Top 5 Children’s Museums That Are Fun for Everyone!
Top 5 Children’s Museums
Spring time is here and that is a good time to start planning some activities for you and your children. This year, instead of doing the same old routine – like going to the beach or pool, try something new. Thanks to earlychildhoodeducationzone.com we were able to look into 25 different children’s museums that are not only fun and education, but are also accessible for everyone in the family. We then picked out the top five museums that are best for children with different abilities, whether that be wheelchair bound or a visual impairment, these museums have just the accommodations you need.
#5 Edventure Childrens Museum- Columbia, south Carolina
Edventure Children’s Museum takes 5th place on our list. This museum offers more than just your typical museum. EDVenture is designed to influence developing minds with educational and creative programs such as Fire and Life Safety, Big Ed Health, The Cooking Lab, and even Camp. Within the museum there are different exhibits; some include Body Detectives, where you get to uncover the inner workings of the body, a Wag and Whiskers exhibit where you get a feel of what its like ___ to be a veterinarian and much more. Their website is very easy to navigate through and their section on accessibility and inclusion is very thorough. They have accommodations ranging from wheelchair accessibility, elevators for all three floors and even food and allergen assistance. Admission for children and adults is $11.95, which is not bad considering all you get to do here.

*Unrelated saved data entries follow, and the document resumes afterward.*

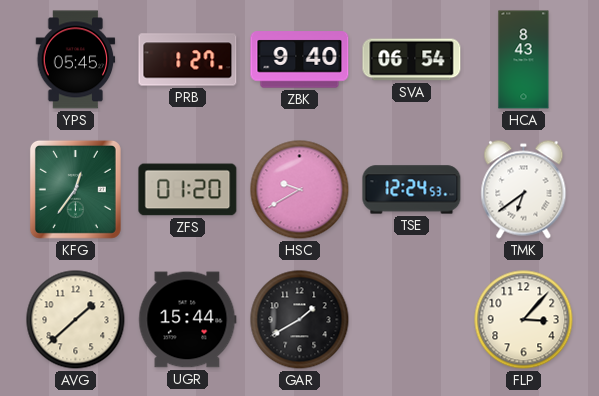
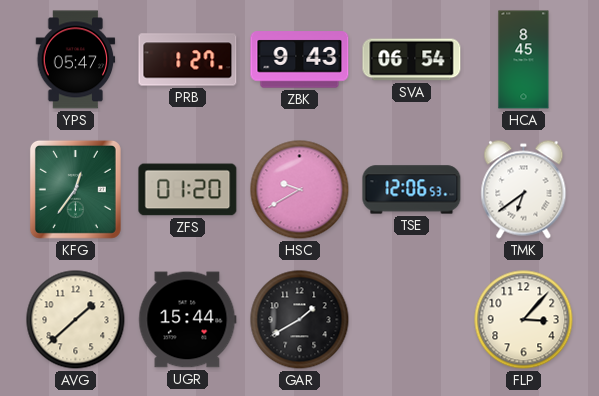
YPS: 05:45 -> 05:47
ZBK: 9:40 -> 9:43
HCA: 8:43 -> 8:45
TSE: 12:24 -> 12:06
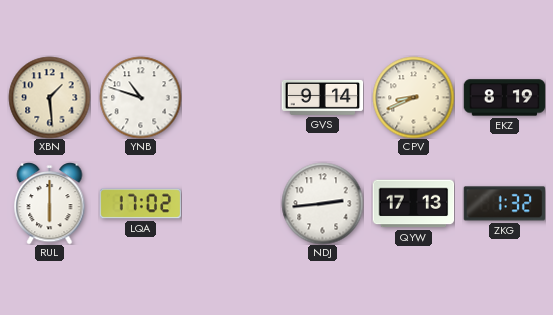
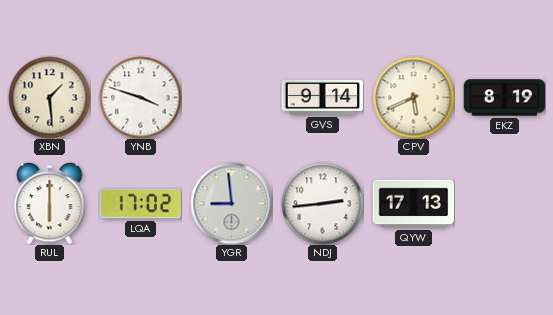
YNB: 10:48 -> 3:48
CPV: 8:41 -> 5:41
YGR: none -> 8:59
ZKG: 1:32 -> none
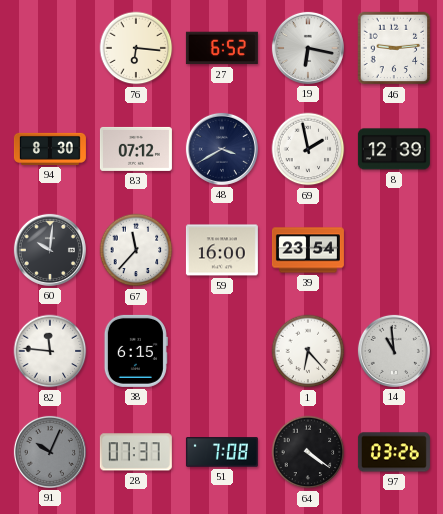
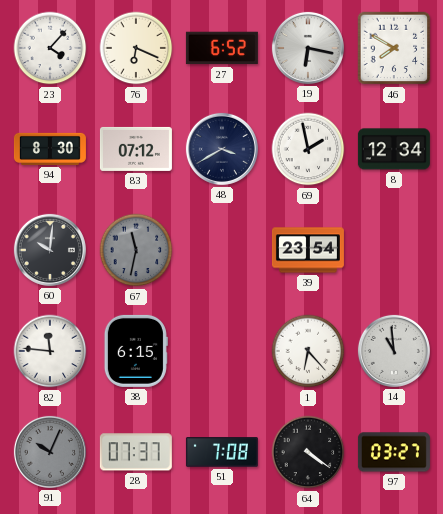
23: none -> 4:07
76: 6:16 -> 6:19
46: 9:14 -> 7:50
8: 12:39 -> 12:34
67: 11:37 -> 11:32
67 dial: white -> grey
59: 16:00 -> none
97: 03:26 -> 03:27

#4 Madison Children’s Museum – Madison, Wisconsin
Madison Children’s Museum is next on our list coming in at number 4 on our places to explore. This museum caught our eye and we’re sure it will catch yours too. The exhibits vary from an indoor art studio, a Funkyard, a Log Cabin and much more. This museum brings to life imagination through exploration, especially in their non-traditional style displays. The Funkyard is an upcycled outdoor exhibit where kids can try out an oversized scooter obstacle course, make music, play dress up, and enjoy stage performances. The Log Cabin, going a bit further back in time, teaches kids what it’s like to live in “old” Wisconsin. Kids can cook on the open hearth, write with quill pens, play games, churn butter, harvest vegetables, try a two-man saw, and more. On their website you will find information on the museum’s accessibility which is also rather impressive. Service animals are welcome and the staff working the museum floors receive assistance training and available upon request at the front desk are adult- and child-sized wheelchairs and crutches. General admission for adults and children is $9 and they are open Tuesday- Sunday from 9:30 AM- 5:00 PM.
#3 Portland Children’s Museum – Portland, Oregon
Portland Children’s Museum is taking our third spot on the list. With almost double the exhibits than the last two museums, Portland Children’s Museum is sure to excite you and your child this spring break. They have a garage, a clay studio, grocery and bistro, a pet hospital, a twilight trail and even a water-works section. The Twilight Trail invites children to play with light and shadows where it is dark enough to make kids feel brave. The Garage section is where kids are encouraged to used old recyclable goods and transform them into new works of art. Lastly, there is the Water Works; children explore gravity, currents, cause and effect, and much more as they crank, pour, and float their way through this all-star exhibit. The new Outdoor Adventure area is designed with accessibility in mind and the staff members are always on hand to offer any assistance that may be needed. The indoor space is also designed to welcome all children. Children using wheelchairs can pull up to a worktable in the Clay Studio, Garage and even the ever-popular Water Works exhibit offers low tubs and watertables. With general admission being $11, we’re sure you and your family will enjoy this museum.